» DIRECTIONS FOR THIS TASK:
Each line of the records that holds "label" should be shown in full.

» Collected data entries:
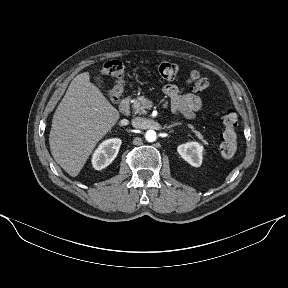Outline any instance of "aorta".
Instances as JSON below:
<instances>
[{
    "mask_svg": "<svg viewBox=\"0 0 288 288\" xmlns=\"http://www.w3.org/2000/svg\"><path fill=\"white\" fill-rule=\"evenodd\" d=\"M145 138L148 142L155 141L157 138L156 132L154 130H148L145 134Z\"/></svg>",
    "mask_w": 288,
    "mask_h": 288,
    "instance_id": "1",
    "label": "aorta"
}]
</instances>
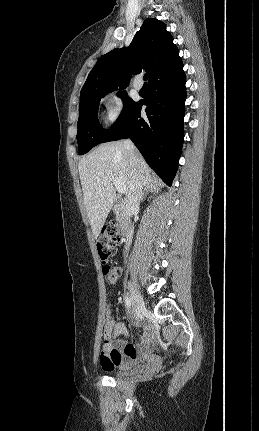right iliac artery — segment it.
<instances>
[{
	"label": "right iliac artery",
	"mask_w": 259,
	"mask_h": 431,
	"mask_svg": "<svg viewBox=\"0 0 259 431\" xmlns=\"http://www.w3.org/2000/svg\"><path fill=\"white\" fill-rule=\"evenodd\" d=\"M125 305L128 309L131 308V300L128 296L125 297Z\"/></svg>",
	"instance_id": "82829eb1"
}]
</instances>
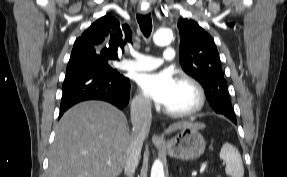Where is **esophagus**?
I'll use <instances>...</instances> for the list:
<instances>
[{
	"mask_svg": "<svg viewBox=\"0 0 287 177\" xmlns=\"http://www.w3.org/2000/svg\"><path fill=\"white\" fill-rule=\"evenodd\" d=\"M139 13L143 14V15H148L150 12H151V9H142V8H139ZM152 142L153 144L155 145H166V142L165 140L163 139V137L157 135V134H154L152 136Z\"/></svg>",
	"mask_w": 287,
	"mask_h": 177,
	"instance_id": "esophagus-1",
	"label": "esophagus"
}]
</instances>
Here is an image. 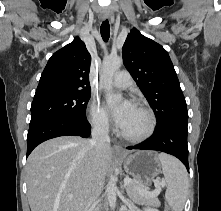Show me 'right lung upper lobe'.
Instances as JSON below:
<instances>
[{
    "label": "right lung upper lobe",
    "mask_w": 221,
    "mask_h": 211,
    "mask_svg": "<svg viewBox=\"0 0 221 211\" xmlns=\"http://www.w3.org/2000/svg\"><path fill=\"white\" fill-rule=\"evenodd\" d=\"M91 56L79 37L49 59L36 92L44 90L89 91Z\"/></svg>",
    "instance_id": "right-lung-upper-lobe-1"
}]
</instances>
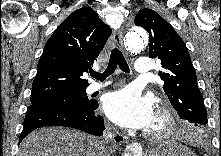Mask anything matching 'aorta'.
I'll list each match as a JSON object with an SVG mask.
<instances>
[{"label":"aorta","instance_id":"1","mask_svg":"<svg viewBox=\"0 0 221 156\" xmlns=\"http://www.w3.org/2000/svg\"><path fill=\"white\" fill-rule=\"evenodd\" d=\"M124 44L129 52L137 53L148 44V35L143 29L133 27L125 34ZM123 156H142V153L140 150H129Z\"/></svg>","mask_w":221,"mask_h":156}]
</instances>
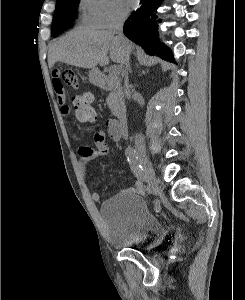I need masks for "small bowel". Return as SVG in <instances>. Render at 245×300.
<instances>
[{
	"label": "small bowel",
	"mask_w": 245,
	"mask_h": 300,
	"mask_svg": "<svg viewBox=\"0 0 245 300\" xmlns=\"http://www.w3.org/2000/svg\"><path fill=\"white\" fill-rule=\"evenodd\" d=\"M52 87L54 90V93L56 95V100L58 105L60 106V113L64 118H69L71 115V110L70 107L66 104V99H65V93H64V88L62 81L60 78L56 75L53 74V79H52ZM106 126V132L109 135V137L115 141L118 142L120 139H122L126 134H124L118 124V121L116 119H109L105 123ZM94 139H95V144L96 148L95 149H88V148H80V155L88 160L94 157L98 156H103V157H109L110 156V150L105 143V131L103 128H98L95 131L94 134ZM130 192L137 193V194H142L144 191V186L143 183L140 179L135 180L134 187L129 189ZM92 199L95 202L100 201L101 195L99 192H94L92 194Z\"/></svg>",
	"instance_id": "obj_1"
}]
</instances>
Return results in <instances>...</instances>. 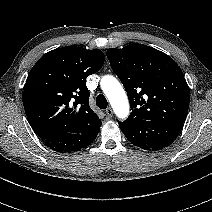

» THE ANSWER:
    "label": "aorta"
	"label": "right iliac artery",
	"label": "esophagus"
    "label": "right lung upper lobe",
[{"label":"aorta","instance_id":"1","mask_svg":"<svg viewBox=\"0 0 221 156\" xmlns=\"http://www.w3.org/2000/svg\"><path fill=\"white\" fill-rule=\"evenodd\" d=\"M124 44L129 52L137 53L148 44V35L143 29L133 27L125 34ZM123 156H142V153L140 150H129Z\"/></svg>","mask_w":221,"mask_h":156}]
	"label": "small bowel",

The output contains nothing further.